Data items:
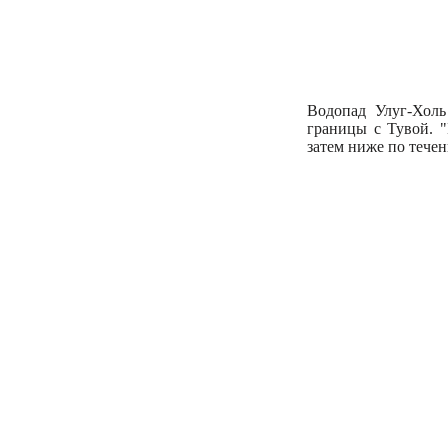
Водопад Улуг-Холь
границы с Тувой. "
затем ниже по тече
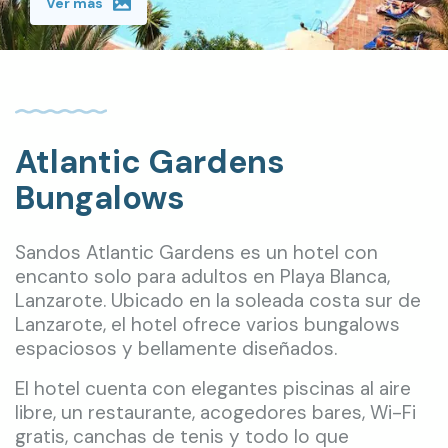
Ver más
Atlantic Gardens
Bungalows
Sandos Atlantic Gardens es un hotel con
encanto solo para adultos en Playa Blanca,
Lanzarote. Ubicado en la soleada costa sur de
Lanzarote, el hotel ofrece varios bungalows
espaciosos y bellamente diseñados.
El hotel cuenta con elegantes piscinas al aire
libre, un restaurante, acogedores bares, Wi-Fi
gratis, canchas de tenis y todo lo que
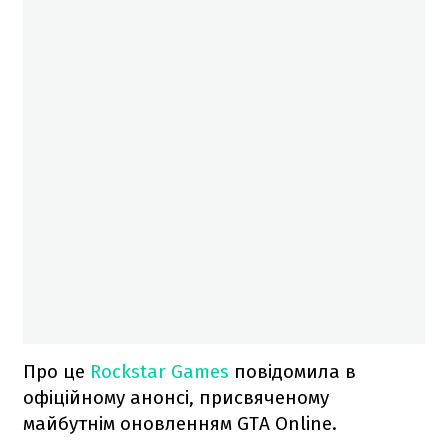
Про це
Rockstar Games
повідомила в
офіційному анонсі, присвяченому
майбутнім оновленням GTA Online.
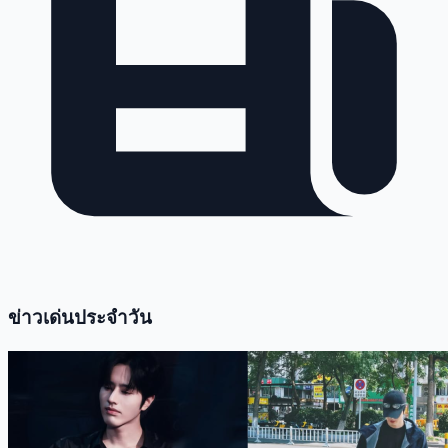
ข่าวเด่นประจำวัน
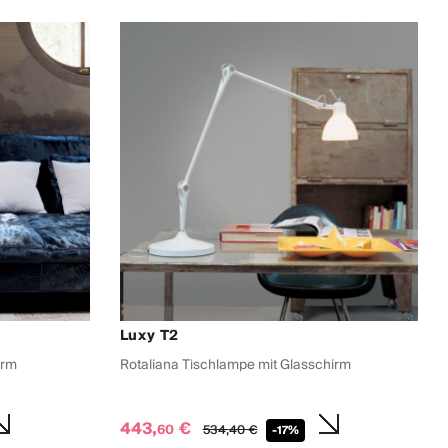
Luxy T2
irm
Rotaliana Tischlampe mit Glasschirm
443,
€
60
534,
40
€
-17%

> Work required:
Every entry, word for word, should be given again; the pictures are not part of the copy.

> Output below:
Водопад Улуг-Холь
границы с Тувой. "
затем ниже по тече
Ver más
Atlantic Gardens
Bungalows
Sandos Atlantic Gardens es un hotel con
encanto solo para adultos en Playa Blanca,
Lanzarote. Ubicado en la soleada costa sur de
Lanzarote, el hotel ofrece varios bungalows
espaciosos y bellamente diseñados.
El hotel cuenta con elegantes piscinas al aire
libre, un restaurante, acogedores bares, Wi-Fi
gratis, canchas de tenis y todo lo que
Про це
Rockstar Games
повідомила в
офіційному анонсі, присвяченому
майбутнім оновленням GTA Online.
ข่าวเด่นประจำวัน
Luxy T2
irm
Rotaliana Tischlampe mit Glasschirm
443,
€
60
534,
40
€
-17%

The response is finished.